We’ve just released jupyter-client 5.1, including a definition of version 5.2 of the Jupyter protocol.
The main issue in protocol 5.2 is resolving ambiguity about the cursor_pos field in inspection/completion messages in the presence of non-BMP (“astral plane”) characters. The protocol has always defined cursor_pos in terms of unicode characters, but due to widespread bugs in frontends (all known javascript-based frontends and some Python frontends when running with Python 2 on certain platforms) not handling surrogate pairs correctly, cursor_pos has been ambiguous in practice until now. Given the prevalence of the bug, Kernel authors may choose to interpret cursor_pos coming from protocol version 5.1 or earlier as the UTF-16 code unit offset, rather than the encoding-independent code point offset, because that would be the correct behavior for the most widespread frontend (jupyter notebook). This would not technically be a correct implementation of protocol v5.1, but if your users mostly use the notebook it would match your frontend.

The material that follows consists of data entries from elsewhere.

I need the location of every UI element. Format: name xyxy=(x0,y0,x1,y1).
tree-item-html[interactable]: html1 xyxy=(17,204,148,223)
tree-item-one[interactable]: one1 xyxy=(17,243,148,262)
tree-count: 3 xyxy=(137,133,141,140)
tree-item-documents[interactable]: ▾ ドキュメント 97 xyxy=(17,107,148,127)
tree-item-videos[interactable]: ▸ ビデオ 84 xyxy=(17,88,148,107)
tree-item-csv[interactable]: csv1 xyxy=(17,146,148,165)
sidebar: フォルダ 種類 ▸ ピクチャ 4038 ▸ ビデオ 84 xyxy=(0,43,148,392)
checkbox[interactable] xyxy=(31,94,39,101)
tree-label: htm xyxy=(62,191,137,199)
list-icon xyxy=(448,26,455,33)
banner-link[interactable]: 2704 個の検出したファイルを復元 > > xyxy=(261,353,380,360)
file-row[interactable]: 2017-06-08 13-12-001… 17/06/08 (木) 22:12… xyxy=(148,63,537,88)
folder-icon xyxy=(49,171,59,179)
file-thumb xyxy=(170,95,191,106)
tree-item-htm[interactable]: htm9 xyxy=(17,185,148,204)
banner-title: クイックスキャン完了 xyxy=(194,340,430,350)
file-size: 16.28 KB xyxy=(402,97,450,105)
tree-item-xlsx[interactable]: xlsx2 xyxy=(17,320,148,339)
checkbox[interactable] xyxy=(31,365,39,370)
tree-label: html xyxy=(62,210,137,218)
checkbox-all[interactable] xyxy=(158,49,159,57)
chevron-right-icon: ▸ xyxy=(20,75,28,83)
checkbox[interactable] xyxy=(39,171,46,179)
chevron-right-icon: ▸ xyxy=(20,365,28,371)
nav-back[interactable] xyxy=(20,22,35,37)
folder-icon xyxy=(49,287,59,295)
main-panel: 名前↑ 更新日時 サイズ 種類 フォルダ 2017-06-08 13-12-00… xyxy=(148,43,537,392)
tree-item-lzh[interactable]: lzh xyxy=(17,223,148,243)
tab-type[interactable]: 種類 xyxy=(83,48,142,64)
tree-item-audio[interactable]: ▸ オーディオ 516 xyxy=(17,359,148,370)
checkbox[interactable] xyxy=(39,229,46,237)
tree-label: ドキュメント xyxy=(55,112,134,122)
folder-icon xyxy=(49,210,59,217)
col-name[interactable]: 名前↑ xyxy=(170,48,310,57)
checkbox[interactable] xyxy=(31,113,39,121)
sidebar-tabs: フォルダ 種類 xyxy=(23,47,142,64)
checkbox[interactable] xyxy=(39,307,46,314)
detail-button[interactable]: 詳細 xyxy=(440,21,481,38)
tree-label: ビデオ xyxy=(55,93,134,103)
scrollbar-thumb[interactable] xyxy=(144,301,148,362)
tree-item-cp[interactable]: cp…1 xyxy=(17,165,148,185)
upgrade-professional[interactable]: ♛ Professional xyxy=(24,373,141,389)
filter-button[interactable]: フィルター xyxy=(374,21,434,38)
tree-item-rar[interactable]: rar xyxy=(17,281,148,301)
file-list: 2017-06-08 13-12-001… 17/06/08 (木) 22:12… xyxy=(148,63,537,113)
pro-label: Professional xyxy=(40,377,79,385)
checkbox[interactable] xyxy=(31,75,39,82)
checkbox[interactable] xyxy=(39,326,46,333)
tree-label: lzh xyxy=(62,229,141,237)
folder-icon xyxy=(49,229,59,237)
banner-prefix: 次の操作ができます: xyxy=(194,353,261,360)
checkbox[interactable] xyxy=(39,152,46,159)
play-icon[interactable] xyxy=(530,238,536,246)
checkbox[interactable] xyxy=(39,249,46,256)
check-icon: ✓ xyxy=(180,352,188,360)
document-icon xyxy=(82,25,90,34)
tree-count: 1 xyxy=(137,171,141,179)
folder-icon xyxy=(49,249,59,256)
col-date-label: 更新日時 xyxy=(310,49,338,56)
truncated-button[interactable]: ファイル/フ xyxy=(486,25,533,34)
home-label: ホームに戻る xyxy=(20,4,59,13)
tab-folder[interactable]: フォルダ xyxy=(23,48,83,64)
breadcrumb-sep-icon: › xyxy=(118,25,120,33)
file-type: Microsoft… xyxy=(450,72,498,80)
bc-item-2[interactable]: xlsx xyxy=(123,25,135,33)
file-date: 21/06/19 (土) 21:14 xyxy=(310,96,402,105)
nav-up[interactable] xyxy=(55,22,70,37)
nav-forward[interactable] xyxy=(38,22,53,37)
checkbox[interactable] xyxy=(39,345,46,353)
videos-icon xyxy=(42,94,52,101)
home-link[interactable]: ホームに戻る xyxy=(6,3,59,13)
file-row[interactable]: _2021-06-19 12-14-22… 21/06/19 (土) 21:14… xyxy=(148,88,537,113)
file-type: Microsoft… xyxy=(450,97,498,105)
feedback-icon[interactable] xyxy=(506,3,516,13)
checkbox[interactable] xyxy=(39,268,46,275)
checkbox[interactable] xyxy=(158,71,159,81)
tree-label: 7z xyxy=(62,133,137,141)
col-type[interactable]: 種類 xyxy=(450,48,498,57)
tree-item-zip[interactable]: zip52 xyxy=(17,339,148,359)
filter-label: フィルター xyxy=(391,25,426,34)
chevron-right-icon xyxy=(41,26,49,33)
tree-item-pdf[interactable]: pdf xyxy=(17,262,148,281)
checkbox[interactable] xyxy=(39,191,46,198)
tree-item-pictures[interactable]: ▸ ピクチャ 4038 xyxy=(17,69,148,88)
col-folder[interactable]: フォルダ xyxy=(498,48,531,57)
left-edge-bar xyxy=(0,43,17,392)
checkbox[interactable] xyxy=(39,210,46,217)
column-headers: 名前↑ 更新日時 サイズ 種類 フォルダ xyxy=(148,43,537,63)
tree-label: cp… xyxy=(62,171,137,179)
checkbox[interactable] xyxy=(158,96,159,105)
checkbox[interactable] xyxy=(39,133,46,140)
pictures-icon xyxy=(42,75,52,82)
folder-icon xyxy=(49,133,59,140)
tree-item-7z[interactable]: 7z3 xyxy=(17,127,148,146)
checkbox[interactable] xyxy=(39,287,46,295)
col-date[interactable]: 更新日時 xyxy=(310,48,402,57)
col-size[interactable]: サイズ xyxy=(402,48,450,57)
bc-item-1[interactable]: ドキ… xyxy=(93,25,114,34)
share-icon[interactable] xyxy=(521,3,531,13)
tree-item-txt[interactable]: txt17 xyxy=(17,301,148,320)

Kernel and frontend authors should check the length of a string containing codepoints >= 0x10000, such as ‘𝐚’. If the length of such a single-character is two, you will need to translate between string index and unicode index for cursor_pos. Only once this has been addressed should your kernel or frontend self-identify as implementing protocol version 5.2.
Notebook 5.1 (soon) and JupyterLab 0.24 (out) implement this correctly and identify as protocol 5.2.
-Min